Last year, Quarles told a legislative committee that the Hunger Initiative’s efforts are paying off.
There was a slight reduction in the number of Kentuckians who were forced to miss meals, he says.
Then came 2020, and everything changed.
“Oh, man, I can’t even begin to tell you how fortunate we are to be organized because when the gravity of COVID-19 settled in and people lost their jobs, we knew we had our work cut out for us,” Quarles says. “And, because of the Hunger Initiative, we have had record-breaking donations of money and products.”
That includes the largest single donation in the Hunger Initiative’s history: $500,000 from Kentucky Farm Bureau Mutual Insurance Co. and the Kentucky Farm Bureau Insurance Foundation.
They had held a Clays for a Cause shooting event in 2019, raising more than $115,000 that was divided among Feeding Kentucky, Glean Kentucky and Hunters for the Hungry.

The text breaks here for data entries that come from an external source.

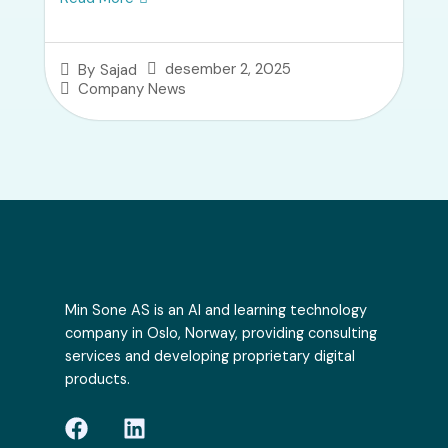
desember 2, 2025
By
Sajad
Company News
Min Sone AS is an AI and learning technology
company in Oslo, Norway, providing consulting
services and developing proprietary digital
products.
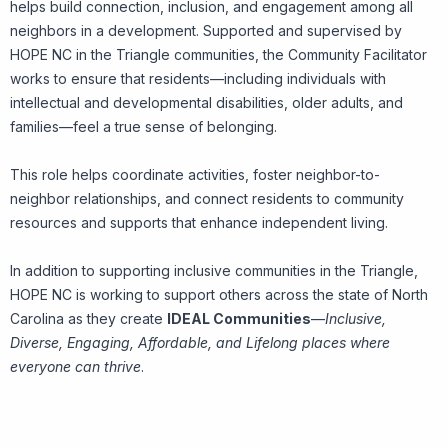
helps build connection, inclusion, and engagement among all
neighbors in a development. Supported and supervised by
HOPE NC in the Triangle communities, the Community Facilitator
works to ensure that residents—including individuals with
intellectual and developmental disabilities, older adults, and
families—feel a true sense of belonging.
This role helps coordinate activities, foster neighbor-to-
neighbor relationships, and connect residents to community
resources and supports that enhance independent living.
In addition to supporting inclusive communities in the Triangle,
HOPE NC is working to support others across the state of North
Carolina as they create
IDEAL Communities
—
Inclusive,
Diverse, Engaging, Affordable, and Lifelong places where
everyone can thrive
.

An even larger event had been planned for this year, says John Sparrow, who is executive vice president and chief executive officer of Kentucky Farm Bureau Insurance.
“Of course, when the pandemic hit we canceled our event, but we knew we still had to get some dollars into the food banks,” Sparrow says. “That came from donations (already collected) for the Clays for a Cause and the insurance company picked up the rest.”
One of the largest purchases made with that donation—more than 10,000 pounds of Purnell’s “Old Folks” Sausage bought by Feeding Kentucky—ended up helping a farmer as well as food banks: A pork producer in Loretto had lost a market because of processing plant slowdowns. The state agriculture department put him in touch with Purnell’s in Simpsonville, which reduced its price for Feeding Kentucky.
“It was good people from Kentucky trying to take care of our own good people of Kentucky,” Sparrow says.